(EXERCISE INPUTS begins)

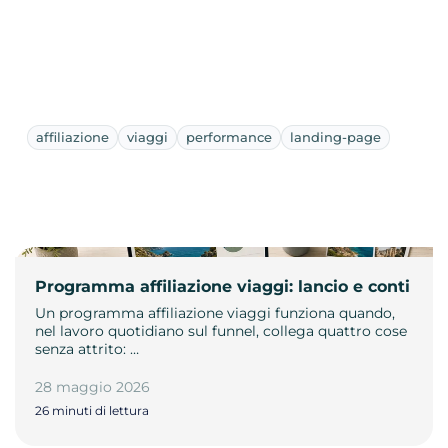
affiliazione
viaggi
performance
landing-page
Programma affiliazione viaggi: lancio e conti
Un programma affiliazione viaggi funziona quando,
nel lavoro quotidiano sul funnel, collega quattro cose
senza attrito: …
28 maggio 2026
26 minuti di lettura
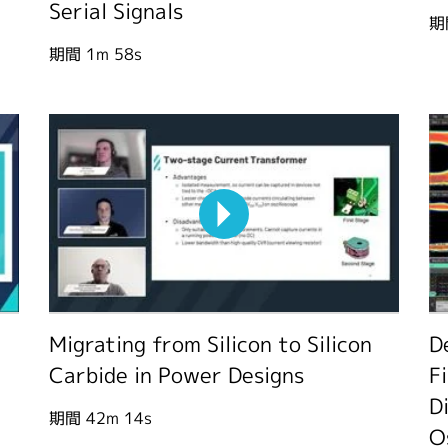
Serial Signals
期
期間
1m 58s
Migrating from Silicon to Silicon
D
Carbide in Power Designs
F
D
期間
42m 14s
O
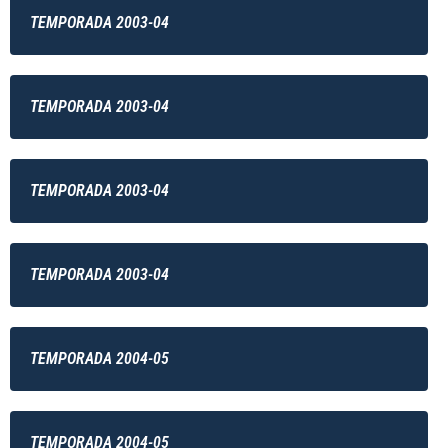
TEMPORADA 2003-04
TEMPORADA 2003-04
TEMPORADA 2003-04
TEMPORADA 2003-04
TEMPORADA 2004-05
TEMPORADA 2004-05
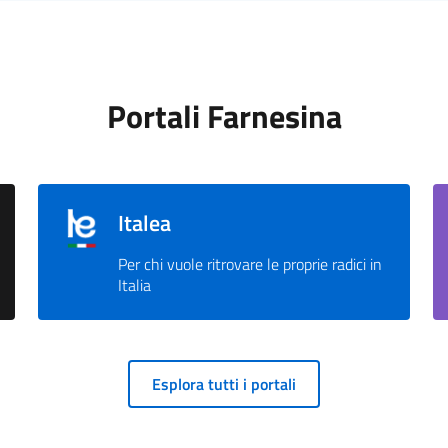
Portali Farnesina
Italea
Per chi vuole ritrovare le proprie radici in
Italia
Esplora tutti i portali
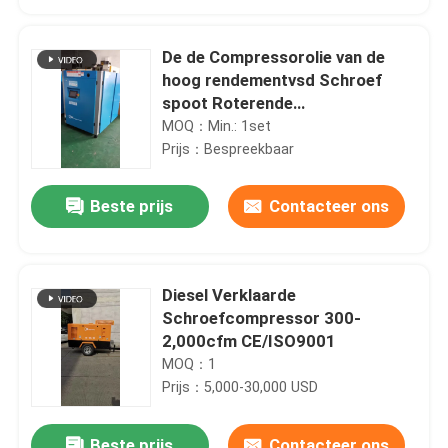
De de Compressorolie van de
hoog rendementvsd Schroef
spoot Roterende
Schroefcompressor in
MOQ：Min.: 1set
Prijs：Bespreekbaar
Beste prijs
Contacteer ons
Diesel Verklaarde
Huis
Schroefcompressor 300-
2,000cfm CE/ISO9001
MOQ：1
Producten
Prijs：5,000-30,000 USD
Videos
Beste prijs
Contacteer ons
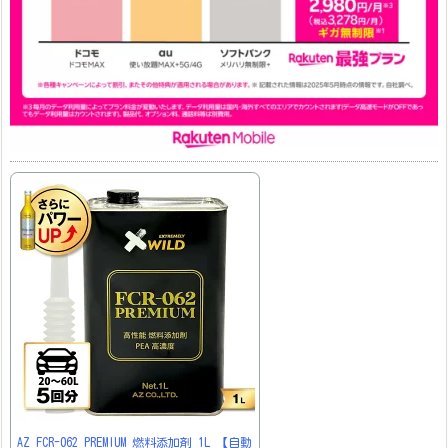
AZ FCR-062 PREMIUM 燃料添加剤 1L 【自動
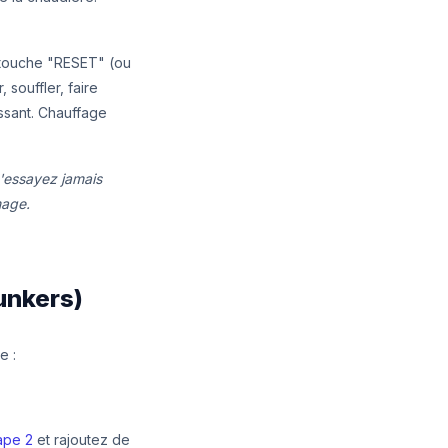
a touche "RESET" (ou
 souffler, faire
issant. Chauffage
 N'essayez jamais
mage.
Junkers)
e :
ape 2
et rajoutez de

(EXERCISE INPUTS ends)

§ TASK INSTRUCTIONS
Where a line of the data above includes "viaggi", copy that line.

§ THE COMPLETED TASK
viaggi
Programma affiliazione viaggi: lancio e conti
Un programma affiliazione viaggi funziona quando,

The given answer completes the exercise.